Professor Michele Valerie Ronnick will receive the Lifetime Service and Achievement Award from Eta Sigma Phi, the national honor society for classical studies, on March 24, 2017, at the group’s annual meeting. Ronnick will be recognized for her contributions to the study of classics, which include her scholarly work ranging from a book on Cicero; articles on Augustus, Horace, Juvenal, John Milton, Oliver Cromwell, John Adams, Tom Stoppard and Gianni Versace; a series of postcards featuring classical elements in Detroit’s buildings; and her published articles and poems on Augustus Woodward, who established Campus Martius in downtown Detroit.
Since the early 1990s, part of her work has been to turn the attention of academicians and the public at large to the influence that ancient Greek and Roman culture has had upon the creative and professional lives of people of African descent.
Her work has uncovered the autobiography and the published works of the first professional classicist of African descent in this country, William Sanders Scarborough, and it forms the subject of her second and third books: The Autobiography of William Sanders Scarborough: An American Journey from Slavery to Scholarship; and The Works of William Sanders Scarborough: Black Classicist and Race Leader. In 2001, she proved that Scarborough was the first black member of the Modern Language Association (MLA) and since then, the MLA has given a $1,000 book prize in his honor.
With funding from the James Loeb Classical Library Foundation at Harvard University and advice from William Peck, former curator of ancient art at the Detroit Institute of Arts, Ronnick has been curating an exhibition of photographic reproductions of African American classical scholars and educators from the 19th and early 20th centuries.
“With this work begins the serious study and teaching of philology, the study of language, by African Americans.
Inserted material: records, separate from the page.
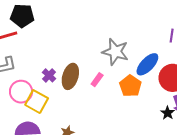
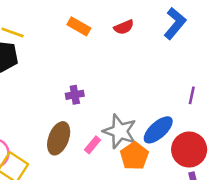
gray star: (115, 52) -> (120, 131), moved
purple cross: (49, 75) -> (75, 95), moved, turned 32

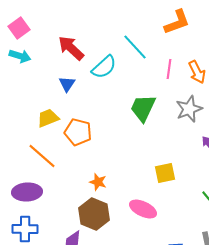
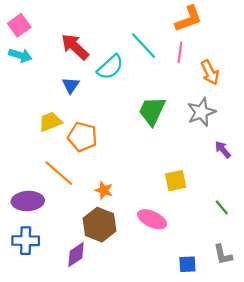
pink line: (169, 69) -> (180, 52), moved
orange line: (42, 156) -> (59, 173), moved

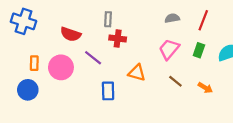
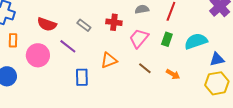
gray rectangle: (108, 19) -> (84, 25), moved, turned -56
red cross: (118, 39) -> (114, 22), moved
orange rectangle: (34, 63) -> (13, 40), moved
orange triangle: (137, 73) -> (109, 60), turned -36

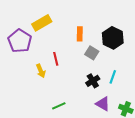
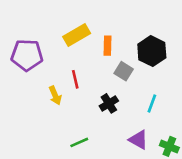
yellow rectangle: (42, 23) -> (77, 35), moved
purple pentagon: (20, 41) -> (27, 55), turned -30
black cross: (93, 81) -> (109, 103), moved

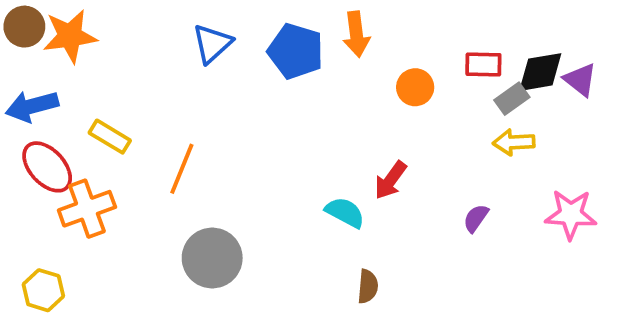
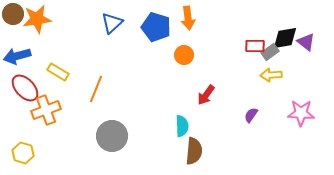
red rectangle: (483, 64) -> (255, 46), moved
orange circle: (415, 87) -> (184, 55), moved
cyan semicircle: (345, 212) -> (182, 126), moved, turned 60
brown semicircle: (368, 286) -> (194, 151), size x1.5

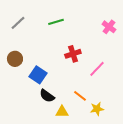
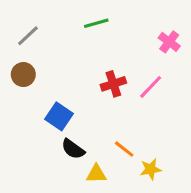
green line: (56, 22) -> (96, 23), moved
brown circle: (15, 59) -> (23, 75), moved
pink line: (97, 69) -> (151, 87), moved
All who study language and literature in the United States today, be it Italian, Swahili, Sanskrit, English, ancient Greek or Arabic, trace the origin of their disciplines to the men and women featured in this photo installation,” said Ronnick.
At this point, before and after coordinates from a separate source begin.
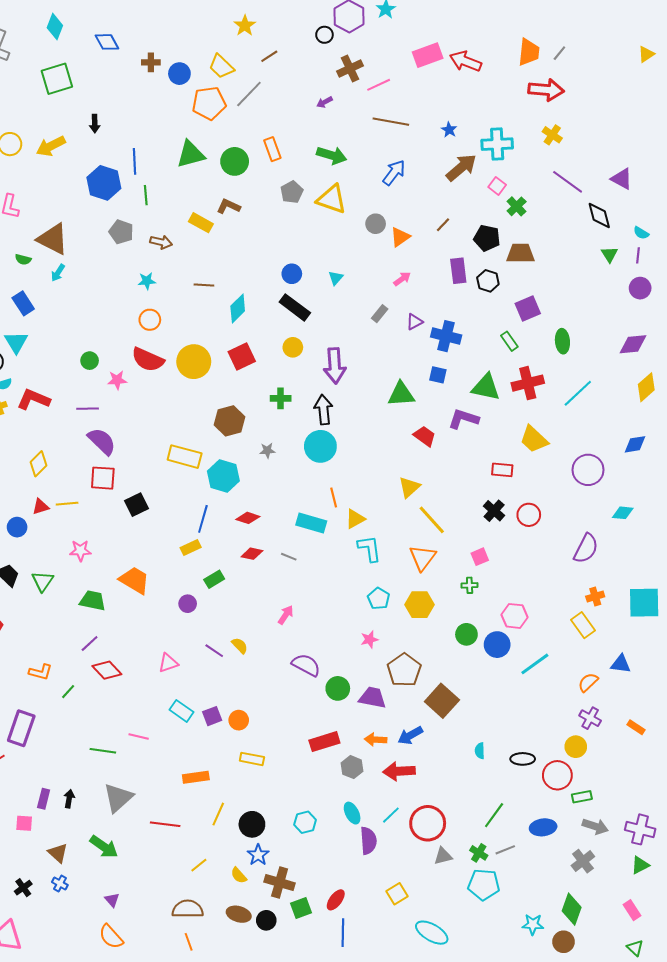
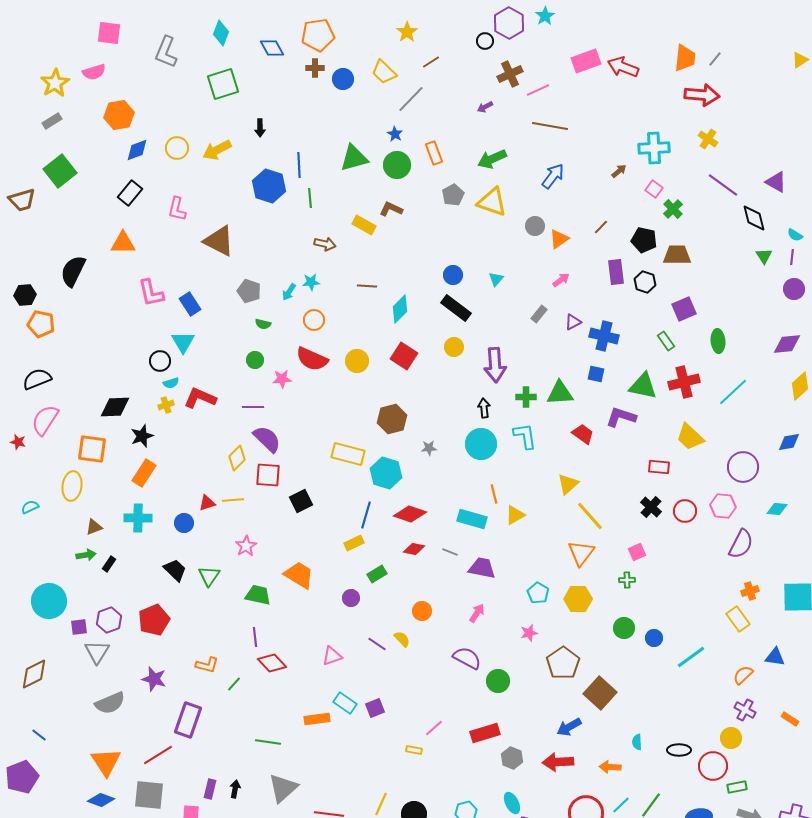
orange pentagon: (209, 103) -> (318, 35), moved
blue star: (449, 130) -> (395, 134), moved
green arrow: (332, 155) -> (492, 159), turned 140
brown arrow: (461, 168) -> (619, 171), size x0.5
gray pentagon: (121, 232) -> (249, 291), moved
green semicircle: (23, 259) -> (263, 324), moved
cyan arrow: (58, 273) -> (289, 292), moved
red square: (242, 357) -> (404, 356), turned -32
yellow circle: (194, 362) -> (357, 361), size x0.7
green cross: (281, 398) -> (526, 397), moved
black arrow: (323, 410) -> (484, 408), size x0.7
yellow diamond: (38, 464) -> (237, 458), moved
red diamond: (248, 518) -> (410, 514), size x1.4
cyan L-shape: (369, 549) -> (525, 436), moved
pink star: (80, 551) -> (246, 546), turned -30
pink arrow: (286, 615) -> (477, 613), moved
pink hexagon: (514, 616) -> (723, 506), moved
purple line: (90, 644) -> (255, 637), turned -54
blue circle: (497, 645) -> (654, 638), size x0.7
purple trapezoid: (372, 698) -> (482, 568), moved
orange circle: (239, 720) -> (422, 611), moved
pink line: (139, 736) -> (434, 728), moved, turned -54
orange arrow: (376, 740) -> (610, 767), moved
yellow rectangle: (252, 759) -> (414, 750), size x0.7
orange rectangle: (196, 777) -> (317, 719), moved
cyan line: (391, 815) -> (621, 805), moved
The exhibition, titled “15 Black Classicists,” will open at Brandeis University in Waltham, Massachusetts, early next year. A smaller installation, “14 Black Classicists,” sponsored by the James and Sarah Argyropoulos Foundation for Hellenic Studies and the Department of Classical Studies, will open at the University of California, Santa Barbara on January 14 and remain until April 30, during which time Ronnick will visit to talk about the history of African American interest in classical studies.